(EXERCISE DIRECTIONS) For the word "Seleção", find each line in the entries where it occurs and copy that line.

⟨

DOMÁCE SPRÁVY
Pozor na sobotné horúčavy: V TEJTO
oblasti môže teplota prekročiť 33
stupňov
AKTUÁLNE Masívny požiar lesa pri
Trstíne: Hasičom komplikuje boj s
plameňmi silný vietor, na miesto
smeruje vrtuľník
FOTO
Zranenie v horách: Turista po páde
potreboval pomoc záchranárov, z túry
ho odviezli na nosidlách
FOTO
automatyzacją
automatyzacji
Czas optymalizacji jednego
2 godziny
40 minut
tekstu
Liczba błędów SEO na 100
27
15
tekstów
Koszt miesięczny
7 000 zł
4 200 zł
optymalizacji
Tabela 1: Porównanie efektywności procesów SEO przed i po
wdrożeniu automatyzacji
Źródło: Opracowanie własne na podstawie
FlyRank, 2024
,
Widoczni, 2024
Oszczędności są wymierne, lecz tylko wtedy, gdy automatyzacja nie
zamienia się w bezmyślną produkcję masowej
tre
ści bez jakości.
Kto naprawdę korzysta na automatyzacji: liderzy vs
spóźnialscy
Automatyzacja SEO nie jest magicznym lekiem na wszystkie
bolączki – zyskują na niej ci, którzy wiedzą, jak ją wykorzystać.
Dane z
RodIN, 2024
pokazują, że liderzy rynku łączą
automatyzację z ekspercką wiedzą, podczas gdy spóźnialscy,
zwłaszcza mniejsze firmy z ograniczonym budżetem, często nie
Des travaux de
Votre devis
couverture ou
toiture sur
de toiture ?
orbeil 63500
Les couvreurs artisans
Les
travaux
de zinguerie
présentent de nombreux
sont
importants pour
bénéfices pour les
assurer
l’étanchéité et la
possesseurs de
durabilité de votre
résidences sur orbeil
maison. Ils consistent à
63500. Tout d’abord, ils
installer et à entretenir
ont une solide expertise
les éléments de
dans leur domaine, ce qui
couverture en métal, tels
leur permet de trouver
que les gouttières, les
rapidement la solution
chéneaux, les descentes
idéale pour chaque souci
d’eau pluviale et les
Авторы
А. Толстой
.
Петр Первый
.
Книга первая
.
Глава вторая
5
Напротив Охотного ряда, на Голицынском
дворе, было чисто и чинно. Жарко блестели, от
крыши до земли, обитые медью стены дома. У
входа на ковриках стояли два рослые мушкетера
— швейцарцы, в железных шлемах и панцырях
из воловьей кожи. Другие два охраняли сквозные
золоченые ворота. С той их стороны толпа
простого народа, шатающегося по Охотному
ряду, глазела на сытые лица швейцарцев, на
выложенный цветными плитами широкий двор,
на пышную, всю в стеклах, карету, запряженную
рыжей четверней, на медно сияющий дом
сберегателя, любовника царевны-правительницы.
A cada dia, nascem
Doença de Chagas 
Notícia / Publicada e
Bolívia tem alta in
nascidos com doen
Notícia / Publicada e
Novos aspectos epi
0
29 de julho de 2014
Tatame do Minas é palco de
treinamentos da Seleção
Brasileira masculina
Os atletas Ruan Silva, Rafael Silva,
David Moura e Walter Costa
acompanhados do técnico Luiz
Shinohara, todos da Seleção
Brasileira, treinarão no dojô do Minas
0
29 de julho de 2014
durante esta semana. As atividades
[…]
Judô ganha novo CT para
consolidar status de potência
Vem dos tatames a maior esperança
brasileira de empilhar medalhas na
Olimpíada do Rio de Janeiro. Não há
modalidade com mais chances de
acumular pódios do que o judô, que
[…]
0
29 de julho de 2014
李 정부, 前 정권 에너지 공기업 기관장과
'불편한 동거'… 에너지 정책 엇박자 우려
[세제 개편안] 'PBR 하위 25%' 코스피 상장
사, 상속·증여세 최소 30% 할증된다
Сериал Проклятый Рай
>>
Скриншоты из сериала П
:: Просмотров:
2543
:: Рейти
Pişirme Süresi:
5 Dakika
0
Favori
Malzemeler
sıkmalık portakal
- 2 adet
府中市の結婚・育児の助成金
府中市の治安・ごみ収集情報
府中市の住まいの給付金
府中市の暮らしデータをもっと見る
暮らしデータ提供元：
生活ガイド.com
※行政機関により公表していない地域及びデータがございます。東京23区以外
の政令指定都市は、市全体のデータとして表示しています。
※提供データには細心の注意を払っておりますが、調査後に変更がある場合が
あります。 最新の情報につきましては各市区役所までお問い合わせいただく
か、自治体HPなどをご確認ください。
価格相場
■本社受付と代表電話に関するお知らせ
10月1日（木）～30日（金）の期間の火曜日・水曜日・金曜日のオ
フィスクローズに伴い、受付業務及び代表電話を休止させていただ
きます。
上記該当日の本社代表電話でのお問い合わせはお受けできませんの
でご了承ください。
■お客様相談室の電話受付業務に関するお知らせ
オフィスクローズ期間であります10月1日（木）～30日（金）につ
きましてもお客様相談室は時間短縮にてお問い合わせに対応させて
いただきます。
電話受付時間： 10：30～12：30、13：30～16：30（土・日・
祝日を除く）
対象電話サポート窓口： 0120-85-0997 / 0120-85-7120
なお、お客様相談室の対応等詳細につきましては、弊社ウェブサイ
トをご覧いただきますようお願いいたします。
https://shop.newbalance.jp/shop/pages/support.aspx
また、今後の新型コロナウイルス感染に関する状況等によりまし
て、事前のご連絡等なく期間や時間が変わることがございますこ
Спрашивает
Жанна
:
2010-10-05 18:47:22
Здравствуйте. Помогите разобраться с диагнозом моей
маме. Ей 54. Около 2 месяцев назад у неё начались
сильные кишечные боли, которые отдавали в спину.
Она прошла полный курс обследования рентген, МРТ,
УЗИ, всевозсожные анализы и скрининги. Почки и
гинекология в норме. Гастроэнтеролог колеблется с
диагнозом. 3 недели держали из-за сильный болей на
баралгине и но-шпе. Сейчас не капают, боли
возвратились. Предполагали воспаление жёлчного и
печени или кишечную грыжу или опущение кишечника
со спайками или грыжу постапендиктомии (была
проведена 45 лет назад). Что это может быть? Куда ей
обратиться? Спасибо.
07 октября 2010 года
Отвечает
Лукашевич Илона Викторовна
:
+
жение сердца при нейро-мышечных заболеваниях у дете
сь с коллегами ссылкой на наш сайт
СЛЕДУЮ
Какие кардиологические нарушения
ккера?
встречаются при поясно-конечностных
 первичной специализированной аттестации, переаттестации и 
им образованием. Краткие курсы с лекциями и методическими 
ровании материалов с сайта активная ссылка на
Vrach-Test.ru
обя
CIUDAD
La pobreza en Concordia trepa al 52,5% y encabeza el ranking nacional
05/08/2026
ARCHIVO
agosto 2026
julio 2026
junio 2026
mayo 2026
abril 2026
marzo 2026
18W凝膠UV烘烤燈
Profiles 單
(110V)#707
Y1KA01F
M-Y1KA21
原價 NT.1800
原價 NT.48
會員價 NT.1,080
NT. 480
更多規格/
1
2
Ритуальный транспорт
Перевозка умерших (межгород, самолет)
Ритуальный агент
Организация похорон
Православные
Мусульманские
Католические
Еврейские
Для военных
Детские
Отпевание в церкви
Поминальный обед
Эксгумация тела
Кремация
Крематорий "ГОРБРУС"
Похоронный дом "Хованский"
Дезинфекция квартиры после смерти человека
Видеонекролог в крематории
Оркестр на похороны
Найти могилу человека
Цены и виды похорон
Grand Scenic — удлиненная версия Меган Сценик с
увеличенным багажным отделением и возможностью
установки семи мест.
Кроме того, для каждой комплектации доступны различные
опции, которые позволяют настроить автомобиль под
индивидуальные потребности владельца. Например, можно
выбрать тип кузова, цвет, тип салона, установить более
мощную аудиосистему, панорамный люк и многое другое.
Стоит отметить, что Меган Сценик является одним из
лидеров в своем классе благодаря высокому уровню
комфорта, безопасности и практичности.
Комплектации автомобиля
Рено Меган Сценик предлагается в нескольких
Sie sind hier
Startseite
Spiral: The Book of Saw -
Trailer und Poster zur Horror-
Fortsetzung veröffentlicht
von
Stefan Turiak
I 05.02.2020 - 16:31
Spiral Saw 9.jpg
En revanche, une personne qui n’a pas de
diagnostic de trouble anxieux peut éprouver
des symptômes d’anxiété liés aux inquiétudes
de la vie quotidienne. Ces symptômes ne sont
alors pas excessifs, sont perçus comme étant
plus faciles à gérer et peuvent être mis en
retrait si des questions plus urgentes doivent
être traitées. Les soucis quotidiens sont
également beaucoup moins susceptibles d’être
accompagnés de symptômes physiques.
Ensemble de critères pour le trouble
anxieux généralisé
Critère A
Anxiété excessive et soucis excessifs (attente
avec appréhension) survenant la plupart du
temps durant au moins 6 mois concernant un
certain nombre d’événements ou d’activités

⟩

(ANSWER TO THIS TASK)
treinamentos da Seleção
Shinohara, todos da Seleção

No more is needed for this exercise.